All About Photography in One Comic Book

The photographer and illustrator Vincent Burgeon presents a history of photography in his debut comic book entitled Photographix.
Extract from Photographix

Vincent Burgeon’s comic book Photographix is perhaps less about drawing than it is about the countless anecdotes and abundant information we are given to read. Burgeon set himself a daunting task: to survey the history of one of the most important inventions in the contemporary world: photography. He starts with antiquity, when our ancestors reproduced the world using techniques such as drawing, painting, engraving, and goes up to the discovery of ways of “transcribing the reality through a direct imprint of light.”

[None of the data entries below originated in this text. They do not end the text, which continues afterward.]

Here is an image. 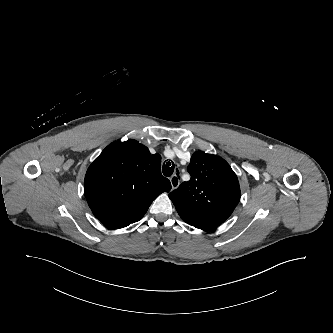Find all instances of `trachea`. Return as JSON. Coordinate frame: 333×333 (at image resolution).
Listing matches in <instances>:
<instances>
[{
  "mask_svg": "<svg viewBox=\"0 0 333 333\" xmlns=\"http://www.w3.org/2000/svg\"><path fill=\"white\" fill-rule=\"evenodd\" d=\"M165 162L163 164L162 172H163L164 176L170 177L173 174L174 170H175V165H174L173 161H171L172 163L169 162V161L166 162V163Z\"/></svg>",
  "mask_w": 333,
  "mask_h": 333,
  "instance_id": "1",
  "label": "trachea"
}]
</instances>
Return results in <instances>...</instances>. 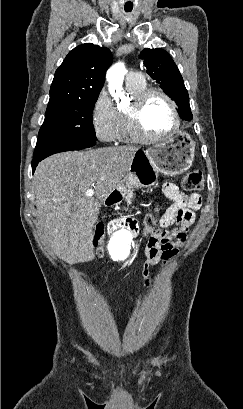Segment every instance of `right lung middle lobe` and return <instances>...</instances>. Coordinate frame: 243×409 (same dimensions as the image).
<instances>
[{"label":"right lung middle lobe","mask_w":243,"mask_h":409,"mask_svg":"<svg viewBox=\"0 0 243 409\" xmlns=\"http://www.w3.org/2000/svg\"><path fill=\"white\" fill-rule=\"evenodd\" d=\"M97 99L49 102L38 139L96 140L92 111Z\"/></svg>","instance_id":"obj_1"}]
</instances>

Passionate about images, Vincent Burgeon is a photographer, graphic designer, illustrator, as well as a university instructor in graphic design and photography. In the fall of 2017 his publisher suggested an ambitious project: “How about telling the story of photography in a comic book?” Vincent Burgeon agreed. “Between editorial reflection and technical investigation, the work slowly began to take shape.” An exhaustive approach being out of the question, the cartoonist chose to adopt his own point of view rooted in his personal photography practice, his readings and experiences. “After all, isn’t adopting a point of view precisely what photographers do, but also historians?”

Extract from Photographix

Told chronologically, Photographix begins “before photography,” and we discover that the father of modern optics was Ibn al-Haytham, a great Arab scholar. Next we meet the pioneers: Niépce, Daguerre, as well as Hercule Florence, a French inventor living in Brazil, who was the first to use the term “photography” around 1833, at a time when “heliography” dominated the discourse. Burgeon takes us to the four corners of the globe, through wars and censorship: photography is everywhere, printed, exhibited, digitized. It is used for propaganda purposes but also as an instrument of resistance. It becomes art. Vincent Burgeon’s comic book tells the story of this epic, which may be read from beginning to end, but may also be discovered by opening the book at random to learn something new every time.

By Sabyl Ghoussoub

Born in Paris in 1988 into a Lebanese family, Sabyl Ghoussoub is a writer, columnist and curator. His second novel, Beyrouth entre parenthèses [Beirut in Parentheses] was released by Antilope editions in August 2020.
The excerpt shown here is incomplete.